- [Task requirements]: An unchanged copy of all the lines below is expected, and it should contain no pictures.

- [Exercise inputs]:
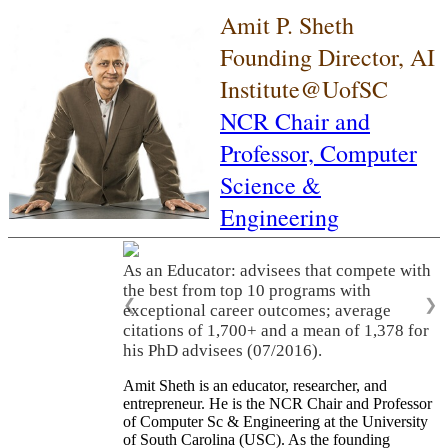
Amit P. Sheth
Founding Director, AI
Institute@UofSC
NCR Chair and
Professor,
Computer
Science &
Engineering
As an Educator: advisees that compete with
the best from top 10 programs with
❮
❯
exceptional career outcomes; average
citations of 1,700+ and a mean of 1,378 for
his PhD advisees (07/2016).
Amit Sheth is an educator, researcher, and
entrepreneur. He is the NCR Chair and Professor
of Computer Sc & Engineering at the University
of South Carolina (USC). As the founding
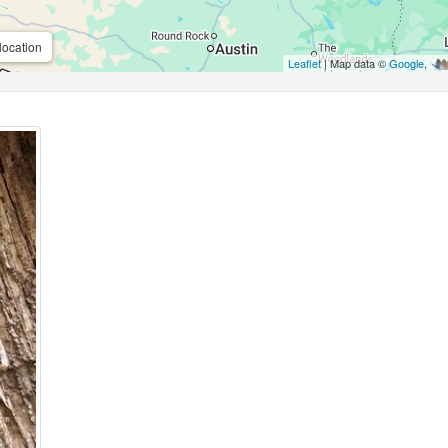
location
Leaflet
| Map data ©
Google
,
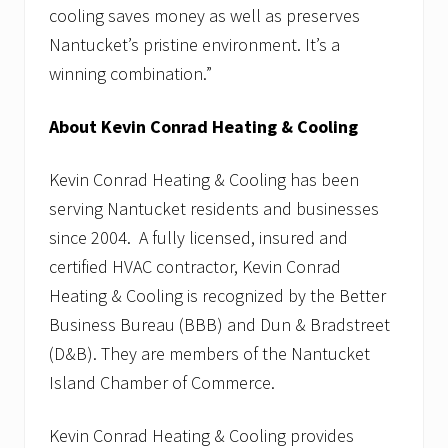
cooling saves money as well as preserves
Nantucket’s pristine environment. It’s a
winning combination.”
About Kevin Conrad Heating & Cooling
Kevin Conrad Heating & Cooling has been
serving Nantucket residents and businesses
since 2004. A fully licensed, insured and
certified HVAC contractor, Kevin Conrad
Heating & Cooling is recognized by the Better
Business Bureau (BBB) and Dun & Bradstreet
(D&B). They are members of the Nantucket
Island Chamber of Commerce.
Kevin Conrad Heating & Cooling provides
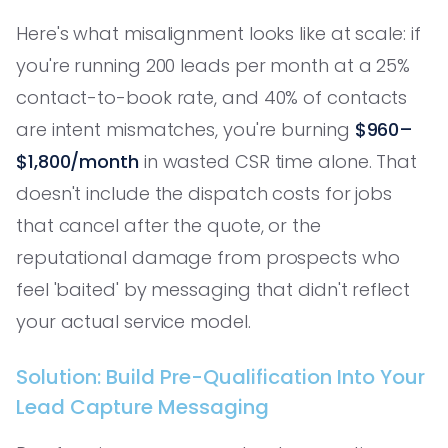
Here's what misalignment looks like at scale: if
you're running 200 leads per month at a 25%
contact-to-book rate, and 40% of contacts
are intent mismatches, you're burning
$960–
$1,800/month
in wasted CSR time alone. That
doesn't include the dispatch costs for jobs
that cancel after the quote, or the
reputational damage from prospects who
feel 'baited' by messaging that didn't reflect
your actual service model.
Solution: Build Pre-Qualification Into Your
Lead Capture Messaging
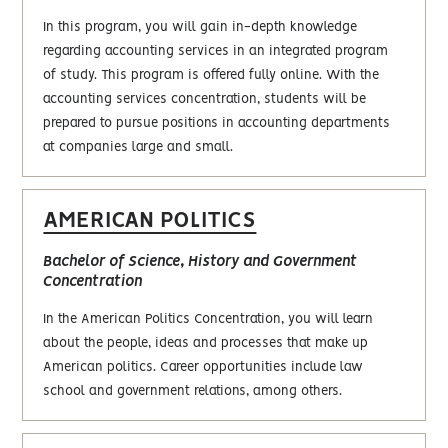
In this program, you will gain in-depth knowledge
regarding accounting services in an integrated program
of study. This program is offered fully online. With the
accounting services concentration, students will be
prepared to pursue positions in accounting departments
at companies large and small.
AMERICAN POLITICS
Bachelor of Science, History and Government
Concentration
In the American Politics Concentration, you will learn
about the people, ideas and processes that make up
American politics. Career opportunities include law
school and government relations, among others.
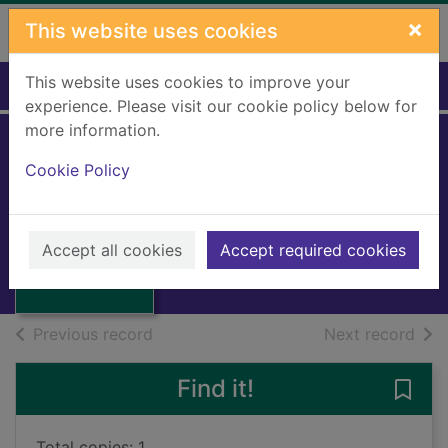
Skip to main content
×
This website uses cookies
This website uses cookies to improve your
Home
Full display
experience. Please visit our cookie policy below for
more information.
EVAN
Cookie Policy
HARRINGTON
Thumbnail for
1995
EVAN
Accept all cookies
Accept required cookies
HARRINGTON
Books, Manuscripts
of search results
of s
Previous record
Next record
Find it!
Save
Total copies: 1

- [Completed task]:
Amit P. Sheth
Founding Director, AI
Institute@UofSC
NCR Chair and
Professor,
Computer
Science &
Engineering
As an Educator: advisees that compete with
the best from top 10 programs with
❮
❯
exceptional career outcomes; average
citations of 1,700+ and a mean of 1,378 for
his PhD advisees (07/2016).
Amit Sheth is an educator, researcher, and
entrepreneur. He is the NCR Chair and Professor
of Computer Sc & Engineering at the University
of South Carolina (USC). As the founding
location
Leaflet
| Map data ©
Google
,
cooling saves money as well as preserves
Nantucket’s pristine environment. It’s a
winning combination.”
About Kevin Conrad Heating & Cooling
Kevin Conrad Heating & Cooling has been
serving Nantucket residents and businesses
since 2004. A fully licensed, insured and
certified HVAC contractor, Kevin Conrad
Heating & Cooling is recognized by the Better
Business Bureau (BBB) and Dun & Bradstreet
(D&B). They are members of the Nantucket
Island Chamber of Commerce.
Kevin Conrad Heating & Cooling provides
Here's what misalignment looks like at scale: if
you're running 200 leads per month at a 25%
contact-to-book rate, and 40% of contacts
are intent mismatches, you're burning
$960–
$1,800/month
in wasted CSR time alone. That
doesn't include the dispatch costs for jobs
that cancel after the quote, or the
reputational damage from prospects who
feel 'baited' by messaging that didn't reflect
your actual service model.
Solution: Build Pre-Qualification Into Your
Lead Capture Messaging
In this program, you will gain in-depth knowledge
regarding accounting services in an integrated program
of study. This program is offered fully online. With the
accounting services concentration, students will be
prepared to pursue positions in accounting departments
at companies large and small.
AMERICAN POLITICS
Bachelor of Science, History and Government
Concentration
In the American Politics Concentration, you will learn
about the people, ideas and processes that make up
American politics. Career opportunities include law
school and government relations, among others.
Skip to main content
×
This website uses cookies
This website uses cookies to improve your
Home
Full display
experience. Please visit our cookie policy below for
more information.
EVAN
Cookie Policy
HARRINGTON
Thumbnail for
1995
EVAN
Accept all cookies
Accept required cookies
HARRINGTON
Books, Manuscripts
of search results
of s
Previous record
Next record
Find it!
Save
Total copies: 1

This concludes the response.